Law of total probability

A factory has two machines. Machine A produces 60% of widgets and 3% of its output is defective. Machine B produces 40% and 5% of its output is defective. A random widget is defective. Which machine made it?

What do you think?

What's the probability a randomly selected widget is defective?

The idea: partition and sum

You can't always compute $P(A)$ directly. But if you can split the sample space into cases where $P(A)$ is easy to compute, you can add up the pieces.
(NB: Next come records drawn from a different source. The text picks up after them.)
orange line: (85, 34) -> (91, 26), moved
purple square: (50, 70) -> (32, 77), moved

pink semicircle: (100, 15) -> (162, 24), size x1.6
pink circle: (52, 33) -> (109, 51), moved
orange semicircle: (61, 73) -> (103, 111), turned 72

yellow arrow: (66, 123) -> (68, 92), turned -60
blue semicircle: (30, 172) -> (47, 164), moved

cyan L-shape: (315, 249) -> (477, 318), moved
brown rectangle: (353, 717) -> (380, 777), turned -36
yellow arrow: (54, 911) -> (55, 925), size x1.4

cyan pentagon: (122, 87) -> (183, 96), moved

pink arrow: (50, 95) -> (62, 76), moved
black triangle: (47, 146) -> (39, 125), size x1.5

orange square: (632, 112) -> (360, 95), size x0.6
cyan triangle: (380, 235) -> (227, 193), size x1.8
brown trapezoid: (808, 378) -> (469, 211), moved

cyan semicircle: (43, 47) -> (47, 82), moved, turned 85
Law of Total Probability (LOTP)

If $B_1, B_2, \ldots, B_n$ are a partition of Ω (mutually exclusive, collectively exhaustive), then:

$P(A) = \sum_{i=1}^{n} P(A|B_i) \cdot P(B_i)$

Each term is one "slice" of the sample space. You compute $P(A)$ within each slice, weight by the slice's probability, and sum.
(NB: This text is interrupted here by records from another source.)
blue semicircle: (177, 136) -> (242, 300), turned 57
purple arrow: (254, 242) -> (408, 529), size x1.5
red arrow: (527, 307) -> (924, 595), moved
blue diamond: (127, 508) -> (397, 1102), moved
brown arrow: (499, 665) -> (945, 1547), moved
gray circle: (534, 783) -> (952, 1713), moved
The simplest case uses two slices: $B$ and $B^c$ .

$P(A) = P(A|B) \cdot P(B) + P(A|B^c) \cdot P(B^c)$

Explore the partitions

Adjust the partition sizes and conditional probabilities. Watch how each slice contributes to $P(A)$ .

Law of Total Probability

P(A) = Σ P(A|Bᵢ) · P(Bᵢ) — adjust partitions and conditional probabilities

P(A) = P(A|B₁)·P(B₁) + P(A|B₂)·P(B₂) + P(A|B₃)·P(B₃)

0.80×0.30 + 0.40×0.50 + 0.10×0.20 = 0.460

B₁

Weight: 30%

P(A|B₁): 80%

B₂

Weight: 50%

P(A|B₂): 40%

B₃

Weight: 20%

P(A|B₃): 10%

What do you think?

If P(A|B₁) = 1.0, P(A|B₂) = 0, and P(A|B₃) = 0, what is P(A)?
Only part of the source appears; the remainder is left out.